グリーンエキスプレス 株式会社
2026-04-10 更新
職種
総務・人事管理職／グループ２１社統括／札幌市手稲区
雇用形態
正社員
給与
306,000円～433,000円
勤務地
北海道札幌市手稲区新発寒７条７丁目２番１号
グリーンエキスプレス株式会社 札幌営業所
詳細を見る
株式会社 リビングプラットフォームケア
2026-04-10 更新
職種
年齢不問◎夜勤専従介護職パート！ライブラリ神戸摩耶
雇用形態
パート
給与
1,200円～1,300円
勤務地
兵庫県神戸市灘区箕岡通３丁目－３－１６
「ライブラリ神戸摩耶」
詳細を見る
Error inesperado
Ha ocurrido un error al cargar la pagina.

◆ ◆ ◆ ◆ ◆ ◆ ◆

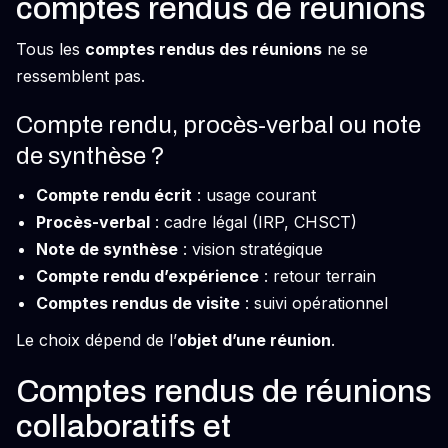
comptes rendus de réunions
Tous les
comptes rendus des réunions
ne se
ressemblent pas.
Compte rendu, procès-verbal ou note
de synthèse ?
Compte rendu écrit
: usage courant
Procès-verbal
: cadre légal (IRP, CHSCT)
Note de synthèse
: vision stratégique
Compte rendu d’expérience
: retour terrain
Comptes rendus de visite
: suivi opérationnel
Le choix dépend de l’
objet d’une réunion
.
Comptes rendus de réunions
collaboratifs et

◆ ◆ ◆ ◆ ◆ ◆ ◆

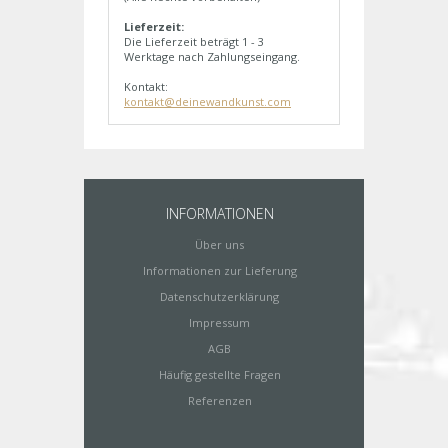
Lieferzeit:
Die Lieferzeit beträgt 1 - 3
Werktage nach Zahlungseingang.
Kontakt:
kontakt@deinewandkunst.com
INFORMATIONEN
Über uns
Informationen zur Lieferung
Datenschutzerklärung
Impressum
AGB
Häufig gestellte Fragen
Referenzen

◆ ◆ ◆ ◆ ◆ ◆ ◆

Begin with the line above that has "Le choix dépend de l’" and continue through the line that has "collaboratifs et", setting each one down exactly. Stop there.

Le choix dépend de l’
objet d’une réunion
.
Comptes rendus de réunions
collaboratifs et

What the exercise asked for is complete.